I need this for a boundary value problem. I am asked to map the right half plane with a closed disk (bounded by a circle $C$) cut out of it conformally to an annulus. My plan of action is to map the half plane to the unit disc with a mobius transformation $M$, then compose that with a mobius transformation $T$ that maps the unit disc to itself such that $T(M(C))$ is centered at zero. To do that i need to map the hyperbolic center of $M(C)$ to zero. How do I find the hyperbolic center of $M(C)$?

Answer 1

If $C=\{z:|z-z_0|=r\}$ with $z_0=x_0+iy_0\,(0<r<x_0)$, then the hyperbolic center of $C$ is $a=\sqrt{{x_0}^2-r^2}+iy_0$ and $$ \varphi (z)=\frac{z-a}{z+\bar{a}} $$ maps $C$ to a circle centered at the origin. We can employ the same method as in this.

Answer 2

Assuming you're in the Poincaré disk model, you can simply take the line connecting the Euclidean center of the circle to the center of the Poincaré disk. That line intersects the circle in two points, and the hyperbolic midpoint of these is the hyperbolic center of the circle. Finding the midpoint can be done by parametrizing the line and setting the hyperbolic distances as equal. There will be multiple solutions, but only one which is real and lies inside the unit disk.

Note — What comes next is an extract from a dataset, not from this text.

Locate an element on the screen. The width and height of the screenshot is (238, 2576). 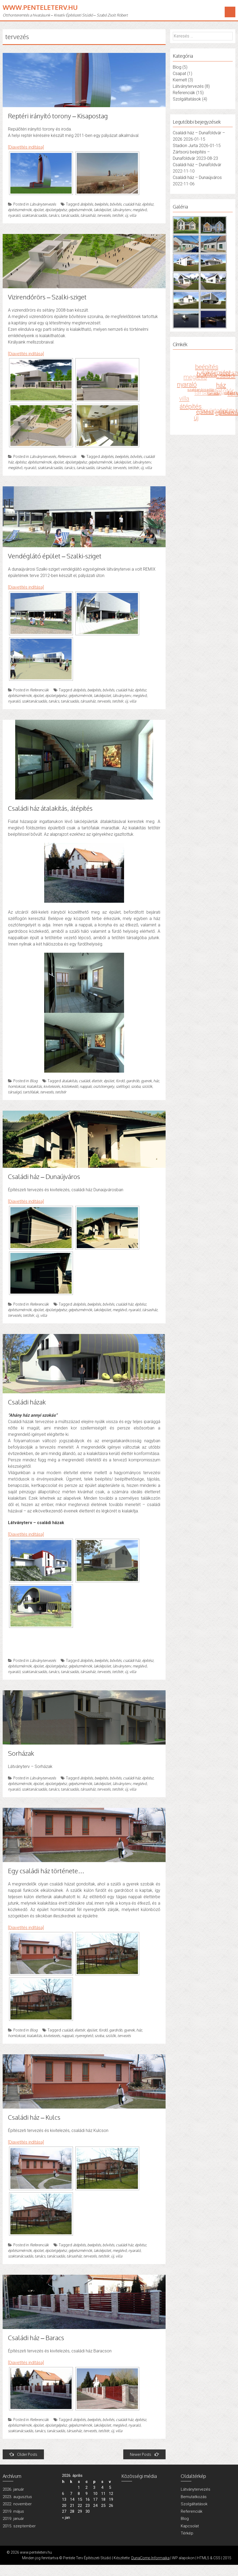
új is located at coordinates (126, 215).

Instead of computing the center as described, you could also consider hyperbolic translations along the line through the Euclidean center. Parametrize these, then find one which maps the two points of intersection to a pair of points symmetric around the center of the Poincaré disk. The inverse of that operation will map the origin to the hyperbolic center of the original circle $M(C)$, but you no longer need that if the circle is already centered, right?

NB: this answer on Math Overflow was useful to me when dealing with circles under Möbius transformations. So if you (or some other reader) don't have a ready solution for how to find the center of $M(C)$ itself, that might help.